This month I thought I would be researching and preparing for my various talks on Expressive Life Writing and Trauma Recovery at venues in Cyprus, Finland and France.
Instead I am in the midst of researching and developing (alongside my research partner Dr Siobhan Campbell of the Open University) a participatory research project designed to use digitised forms of Expressive Life Writing specifically adapted for the use of front line health care workers across the world, helping to support their well-being in the face of the COVID-19 epidemic. The project has generously been sponsored by Viaro Investments Ltd and will be completed within six months or sooner.
https://www.viaroinvestment.com/about
Campbell and I are currently gathering information on the forms of support already available to these workers, and understanding the findings of some very recent studies of the effectiveness of such interventions on Front line health care workers in China. Next we will draw upon this information and our past expertise with Expressive Writing training to create bespoke Expressive Writing materials for supporting the wellbeing of those workers.
These materials, all of which will be made freely available to those workers in English, Italian and Arabic, will include: The Expressive Writing for Front Line Health Care Workers Handbook and accompanying Expressive Writing Film; The Expressive Writing for Front Line Health Care Workers Exercises; and The Expressive Writing for Front Line Health Care Workers website, which will contain FAQs; further exercises and a space for Front Line Health Care Workers to share their own stories in confidence. At the same time, the proposed research project will also develop and test the efficacy of an innovative multilingual, freely accessible digital model for the successful dissemination of Expressive Writing training and exercises, gathering feedback via online surveys.
A secondary project, currently in development will seek to create a user friendly app with shorter exercises and mediations targeted specifically at front line health care workers across the world.
What is Expressive Writing?
For those of you unfamiliar with my previous work in this area and with Expressive Writing, Expressive Writing is a form of imaginative writing that places emotional expression at the centre of supporting well-being and post-trauma recovery. Through previous Expressive Writing projects collaboratively developed with local and international stakeholders in the UK, Iraq and Lebanon since 2015, including the United Nations Development Program, the researchers Jensen and Campbell have trained palliative care staff, human rights advocates and social workers in the use of EW and overseen the deployment of their Expressive Writing methodology to support health and social care workers and the vulnerable populations with whom they work. https://www.kingston.ac.uk/research/research-showcase/research-case-studies/expressive-writing-workshops-in-iraq/
As Director of Kingston’s Life Narrative Research Group (since 2007), I have spent over a decade collaborating with inspirational colleagues from across the world who work at the interface of life writing, narratives of traumatic experience, and the advancement of human rights.https://www.kingston.ac.uk/faculties/kingston-school-of-art/research-and-innovation/life-narratives/
My recent monograph The Art and Science of Trauma and The Autobiographical: Negotiated Truths, draws on the latest research on the clinical, behavioural, evolutionary psychologies and the neuroscience of trauma in order to categorise and elucidate the complex relations between life stories and traumatic disorders.
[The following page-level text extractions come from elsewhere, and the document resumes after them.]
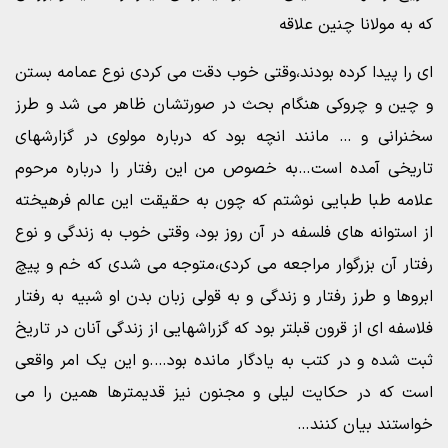
که به مولانا چنین علاقه
ای را پیدا کرده بودند،وقتی خوب دقت می کردی نوع عمامه بستن
و چین و چروکی هنگام بحث در صورتشان ظاهر می شد و طرز
سخنرانی و … مانند انچه بود که درباره مولوی در گزارشهای
تاریخی آمده است…به خصوص من این رفتار را درباره مرحوم
علامه طبا طبایی نوشتم که چون به حقیقت این عالم فرهیخته
از استوانه های فلسفه در آن روز بود، وقتی خوب به زندگی و نوع
رفتار آن بزرگوار مراجعه می کردی،متوجه می شدی که خم و پیچ
ابروها و طرز رفتار و زندگی و به قولی زبان بدن او شبیه به رفتار
فلاسفه ای از قرون قبلتر بود که گزراشهایی از زندگی آنان در تاریخ
ثبت شده و در کتب به یادگار مانده بود….و این یک امر واقعی
است که در حکایت لیلی و مجنون نیز قدیمترها همین را می
خواستند بیان کنند…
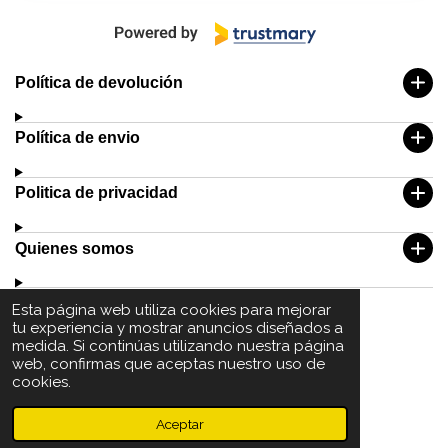
Política de devolución
Política de envio
Politica de privacidad
Quienes somos
Esta página web utiliza cookies para mejorar
tu experiencia y mostrar anuncios diseñados a
medida. Si continúas utilizando nuestra página
web, confirmas que aceptas nuestro uso de
cookies.
© 2024- 2025 GOT'EM VLC
Aceptar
Art and Science of Trauma and the Autobiographical
Siobhan Campbell’s research explores ways in which narrative, expressive writing and creative writing interventions address and interact with forms of activism and participation in post conflict environments while her creative practice enables the provision of workshop approaches and story gathering protocols for use in contested or recovering environments.Campbell
In 2015, we began to develop and adapt the Expressive Writing methodology, first developed by Professor James Pennebaker in the 1980s, for use in the rights-building context. https://journals.sagepub.com/doi/10.1177/1745691617707315
Expressive writing has been shown to support well-being and recovery for people during and after facing very difficult life experiences such as combat, sexual violence, and the death of loved ones. Siobhan and I have overseen several research projects that have trained social workers in conflict and post conflict regions, refugee camps and palliative care settings, teaching them how to use Expressive Writing to support some of the most vulnerable people in the world. Our current aim is to adapt this same material to support Front Line Health Care Workers in the current crisis, and to test the effectiveness of online access to Expressive Writing Material specifically aimed at those workers and freely available to them in three languages (English, Italian and Arabic).